Task to complete: From the line containing "Пользовательское соглашение (185, 1524)" to the final line of the entries, every line is to be reproduced exactly; no other line belongs in the output.

─── Records provided ───

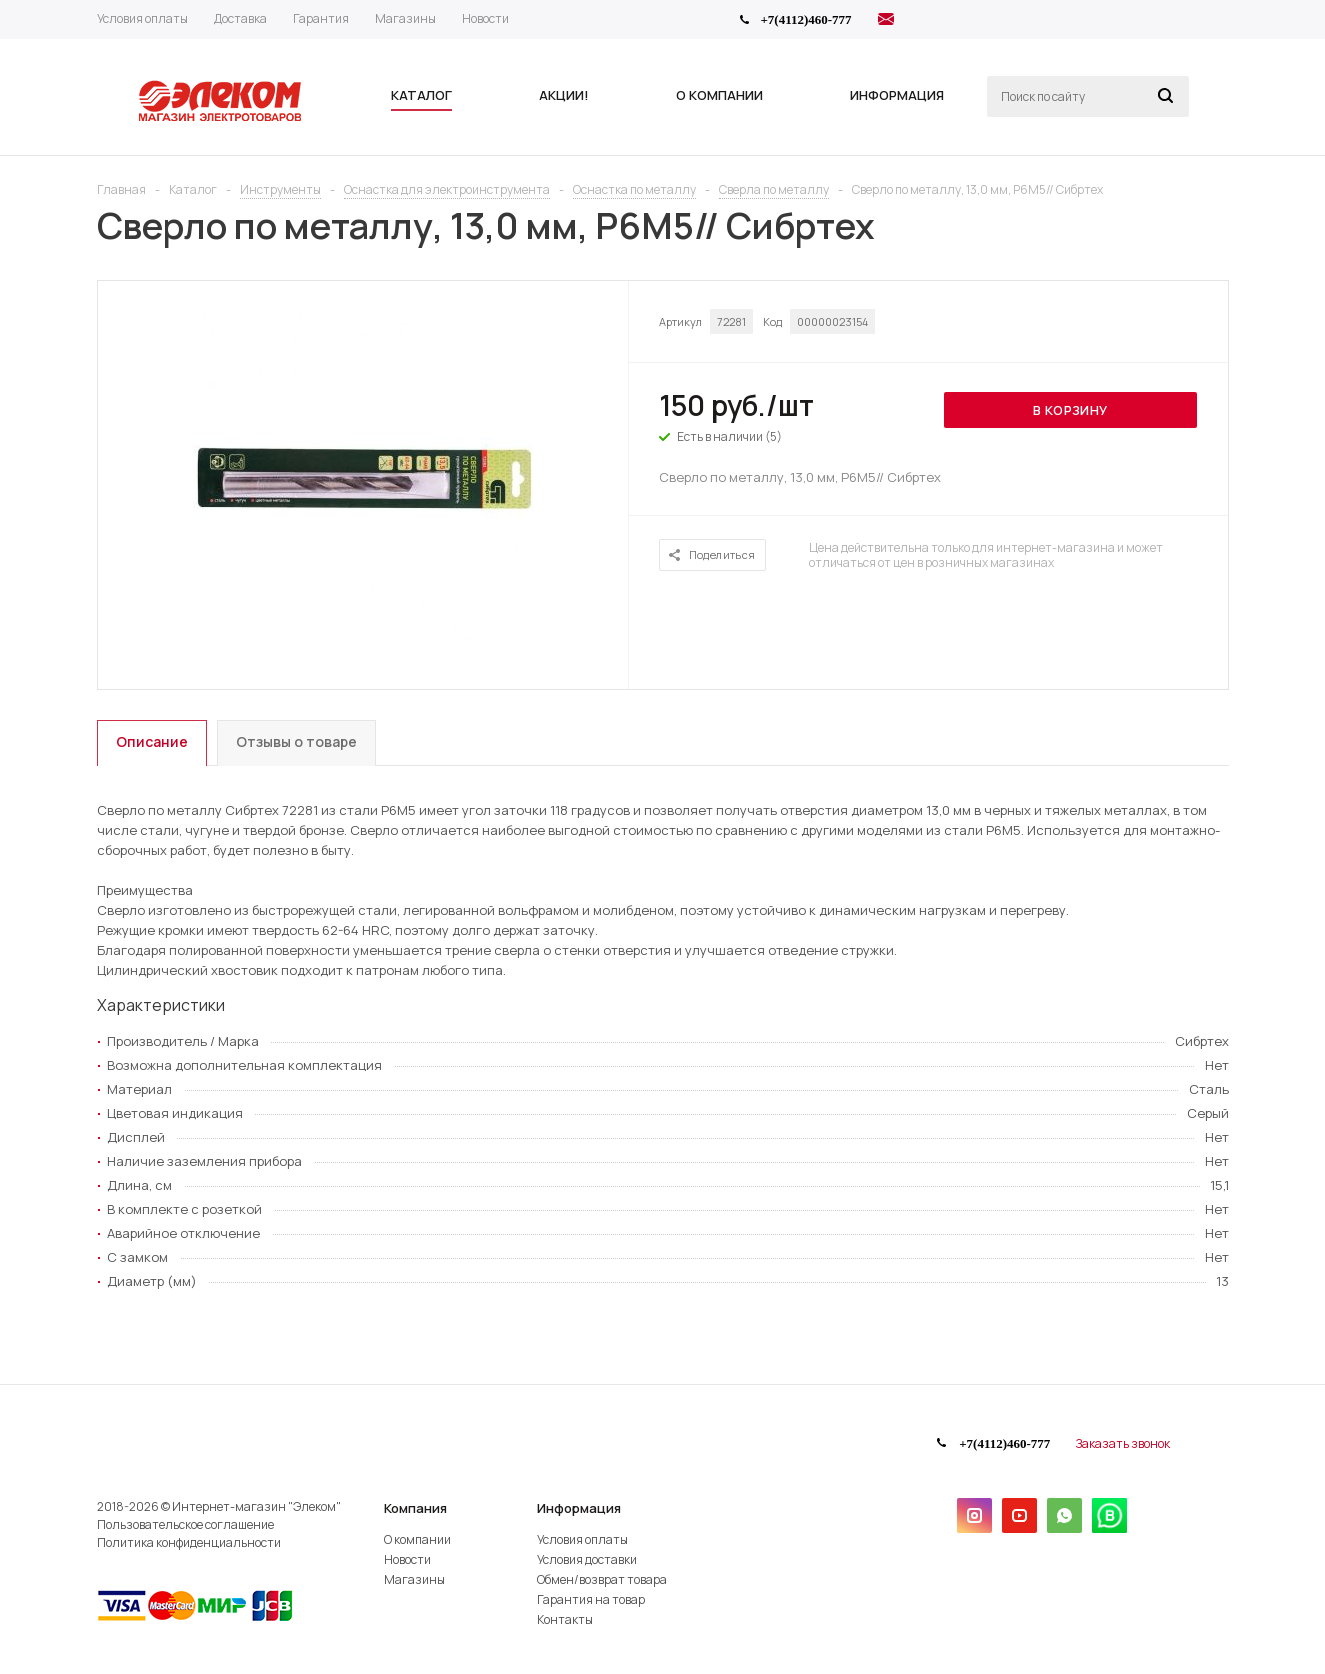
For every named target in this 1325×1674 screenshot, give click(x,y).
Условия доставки (587, 1559)
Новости (407, 1559)
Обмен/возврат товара (602, 1579)
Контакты (565, 1619)
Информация (579, 1508)
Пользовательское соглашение (185, 1524)
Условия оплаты (582, 1539)
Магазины (414, 1579)
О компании (417, 1539)
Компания (415, 1508)
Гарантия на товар (591, 1599)
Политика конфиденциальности (189, 1542)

───

Answer section:
Пользовательское соглашение (185, 1524)
Условия оплаты (582, 1539)
Магазины (414, 1579)
О компании (417, 1539)
Компания (415, 1508)
Гарантия на товар (591, 1599)
Политика конфиденциальности (189, 1542)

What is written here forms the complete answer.